Bir olayı anlatmaya başlayınca yaşanılan geri dönüşler vardır.Anlattığın olayı tekrar tekrar yaşarsın.Kardeşinin doğumunu anlatırken aynı kıskançlığı,okul gösterisinde ki o heyecanı veya hoşlandığın kişiyle göz göze gelince içine yayılan o sıcaklığı.Tek tek yaşarsın.

Ilgaz'a Mete ile olanları anlatırken her karşılaşmamızı,her göz göze gelişimizi tekrar yaşadım.Sanki Dudu teyze'Zaman geriye aksın' demişti ve zaman geriye akmıştı .Heraya kadar.Anlattığıma göre ilk karşılaşmamız müdürün odasında olmuştu. Nereden başlayacağıma tereddüt  etmiştim önce ama sonra Mete'den bakışlarımı kaçırarak Herayı atlamıştım. O'da bir şey demeyince rahat bir nefes aldım ve devam ettim. Sanki ikimizde Hera da olanların aramızda kalmasını istiyorduk. İkimizin sırrıydı o. Aklıma geldiğine yanaklarımı kızartacak kadar güçlü ve minik bir sır. Bizim sırrımız.Bu düşünceyle midemden başlayarak bütün vücuduma yayılan ılıklık karşısında sersemledim. Meteyi ilk gördüğümden beri vücudumun bana oynadığı bu tiyatroya bir türlü anlam veremiyordum.


"Demek o kız Beril?"Ilgar'ın imalı bakışları Mete'ye dönünce kaşlarımı çattım.Rahatsızca kıpırdanıp elini ensesine görünce neler olduğunu sormaya karar verdim.

"O kız?"kuşkunun hakim olduğu bakışlarıma Ilgar aynı imayla omuz silkti.

"Neden okulda değilsin?" İki saatliğine de olsa unuttuğum Damla olayını hatırladım.

"Ben şey... sıkıldım."İkisi de anlamayarak bana bakınca omuz silktim.Ilgaz baştan aşağıya beni süzdü.

"Alınma ama Beril,hiç de sıkıldığında okulu asacak bir tipe benzemiyorsun." Ilgaz'ın dediğime inanmadığı o kadar belliydi ki daha fazla bir şey söyleyip kendimi rezil hissetmek istemedim.Kaşları çatık bir şekilde duran Meteyi görünce yüzüne baktım. Gözleri hariç her yere dikkatli bir şekilde baktım.O da gözünü kırpmadan bana bakıyordu. Bu kadar pürüzsüz bir yüz ilk defa görüyordum.İnatla bakmaya devam ettim.En sonunda bana bakmayı kesip Ilgaz'a döndü.

"Müdür yardımcısına gidip başımın döndüğünü ve  kustuğumu bu yüzden hemen  babamları arayıp hastaneye geçtiğimi söyle ve izin kağıdı al."Hızla asılı duran trençkotumu alıp yanıma geldi.Kolumu tuttu ve Ilgaz'a döndü.

"Yarın görüşürüz." Ne Ilgaz'ın bir şey demesine ne de  benim bir şey dememe fırsat bırakmadan okulun kapısına kadar sürükledi beni.

"Nereye gidiyoruz?Benim eve gitmem lazım."

"Derdin her ne ise rahatça anlatacağın yere."Kolumu kurtaramadan arkama baktım.

"En azından Seraya teşekkür edip bir hoşçakal deseydim." Bir an duraklasa da devam etti ve kapıdan çıktık.

"Ben senin yerine derim yarın." Bir şey demek için ağzımı açmıştım ki gelen minibüs işaret etti.
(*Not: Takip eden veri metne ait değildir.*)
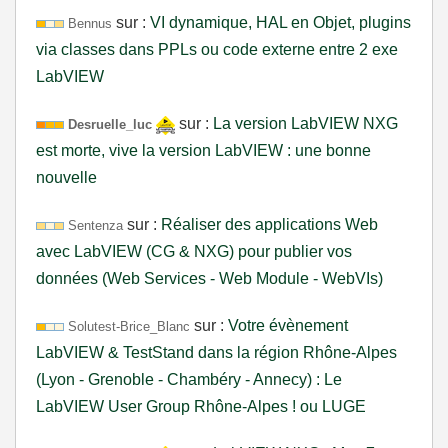
sur :
VI dynamique, HAL en Objet, plugins
Bennus
via classes dans PPLs ou code externe entre 2 exe
LabVIEW
sur :
La version LabVIEW NXG
Desruelle_luc
est morte, vive la version LabVIEW : une bonne
nouvelle
sur :
Réaliser des applications Web
Sentenza
avec LabVIEW (CG & NXG) pour publier vos
données (Web Services - Web Module - WebVIs)
sur :
Votre évènement
Solutest-Brice_
Blanc
LabVIEW & TestStand dans la région Rhône-Alpes
(Lyon - Grenoble - Chambéry - Annecy) : Le
LabVIEW User Group Rhône-Alpes ! ou LUGE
"Mete ben eve gitsem gerçekten daha iyi olacak."desem de beni dinlemeyip önce beni minibüse bindirdi sonra kendi bindi ve cam kenarına oturttu.Parayı uzatınca kendi de yanıma oturunca unuttuğu yada duymadığı sandığım cümleme cevap verdi.

"Göz altları çökmüş bir kızı ki bu kız benim partnerim nasıl eve gönderebilirim.Bir şey olmuş belli." bana döndü ve devam etti.
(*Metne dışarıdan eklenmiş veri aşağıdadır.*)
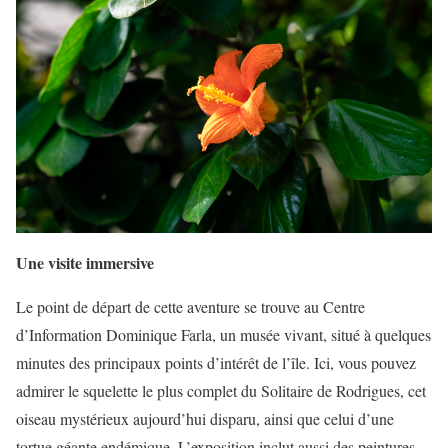
Une visite immersive
Le point de départ de cette aventure se trouve au Centre
d’Information Dominique Farla, un musée vivant, situé à quelques
minutes des principaux points d’intérêt de l’île. Ici, vous pouvez
admirer le squelette le plus complet du Solitaire de Rodrigues, cet
oiseau mystérieux aujourd’hui disparu, ainsi que celui d’une
tortue géante endémique. L’exposition inclut aussi des peintures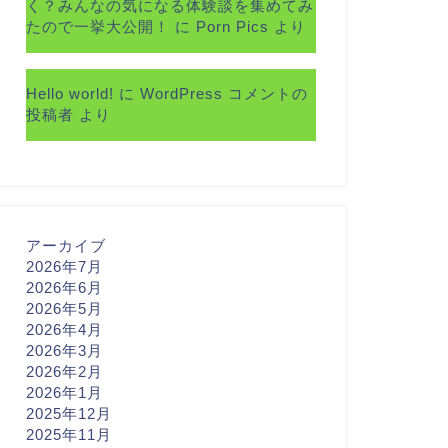
く？みんなの気になる体験談を集めてみ
たので一挙大公開！
に
Porn Pics
より
Hello world!
に
WordPress コメントの
投稿者
より
アーカイブ
2026年7月
2026年6月
2026年5月
2026年4月
2026年3月
2026年2月
2026年1月
2025年12月
2025年11月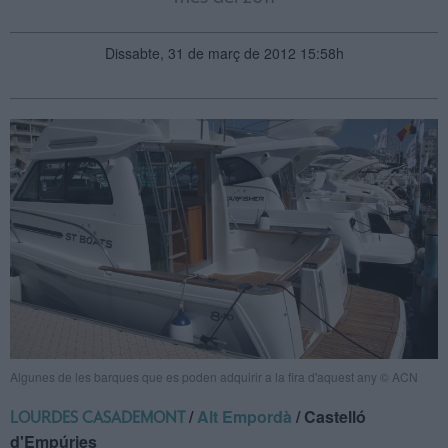
Dissabte, 31 de març de 2012 15:58h
Algunes de les barques que es poden adquirir a la fira d'aquest any © ACN
/
Alt Empordà
/ Castelló
LOURDES CASADEMONT
d'Empúries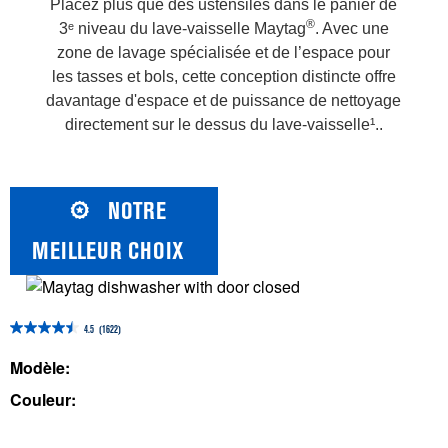
Placez plus que des ustensiles dans le panier de
®
3ᵉ niveau du lave-vaisselle Maytag
. Avec une
zone de lavage spécialisée et de l’espace pour
les tasses et bols, cette conception distincte offre
davantage d'espace et de puissance de nettoyage
directement sur le dessus du lave-vaisselle¹..
NOTRE
MEILLEUR CHOIX
4.5
(1622)
4.5
étoile(s)
Modèle:
sur
Couleur:
5.
1622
"Bana hep parıldayan bu gözleri neyin söndürdüğünü anlatacaksın." Öylece gözlerime bakınca yanaklarım kızarmaya başladı.Beni dinlemeyen gözlerimi yaka paça buğulu irislerden çektim. Kararlıydı ve bende ona her şeyi anlatacaktım. Anlatacaktım çünkü içimde ki her ses,her fısıltı hatta her hücre anlatmamı söylüyordu. O'na anlatmam  gerekiyordu sanki. Her daim parıldayan gözlerimin neden söndüğünü merak eden bu çocuğa her şeyi anlatacaktım. Damlayla olanları anlatabilirdim. Bize dediklerini,verdiği tepkiyi hatta dediği her şeyi harfi harfine doğrulayan bakışlarını anlatabilirdim.Fakat gece uyuyamadığımın en büyük kanıtı olan göz altlarımın nedenini anlatamazdım. Ne diyecektim? 'Bana öyle bir baktın ki gözlerimden yaşlar firar etti ve ben bütün gece bunu düşündüğüm için uyuyamadım.' Ne kadar da aptalım.